This article is written by a student writer from the Her Campus at American chapter.

Professor Fiona Brideoake has been a part of the American University Literature department for many years, teaching courses for both undergraduates and graduates that focus around British Literature, a subject she is very passionate about. Other subjects she is passionate about are The Ladies of Llangollen, Sarah Ponsoby and Eleanor Butler. Over the past twelve years, she has taken her love of the Ladies of Llangollen and put it into a book called “The Ladies of Llangollen: Desire, Interdetermacy, and the Legacies of Criticism.” With the help and support of her colleagues in the Literature department, Professor Brideoake feels ready to take a topic she cares very deeply about and put it into a book. 
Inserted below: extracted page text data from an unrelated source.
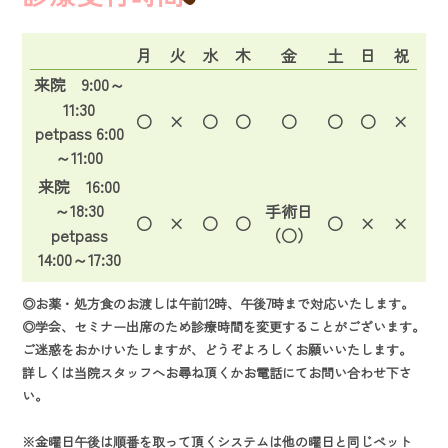
月
火
水
木
金
土
日
祝
来院 9:00～
11:30
○
×
○
○
○
○
○
×
petpass 6:00
～11:00
来院 16:00
～18:30
手術日
○
×
○
○
○
×
×
petpass
（○）
14:00～17:30
◎お薬・処方食のお渡しは午前12時、午後7時まで対応いたします。
◎学会、セミナー出席のため診療時間を変更することがございます。
ご迷惑をおかけいたしますが、どうぞよろしくお願いいたします。
詳しくは当院スタッフへお尋ね頂くかお電話にてお問い合わせ下さ
い。
※金曜日午後は順番を取って頂くシステムは他の曜日と同じペット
Her Campus American University: How did you get interested in the topic of your book?

Fiona Brideoake: As an undergraduate, I took a really fascinating course that was an interdisciplinary course taught across an English department and the History department by a professor who was a historian and a lit person, that was called “Duchesses and Drudges.” It was a cultural history of women from 1750 to 1850, I think. It had all sorts of topics from working class women to aristocratic women, who participated in elections, like Duchess of Devonshire, and it also had a section looking at looking at histories of sexuality, and in that course I first came across the figures of the Ladies of Llangollen. I wrote a paper that touched upon them and I’ve kind of never stopped writing and thinking about them.

HCAU: What inspired you to take your love of the topic and put it into a book?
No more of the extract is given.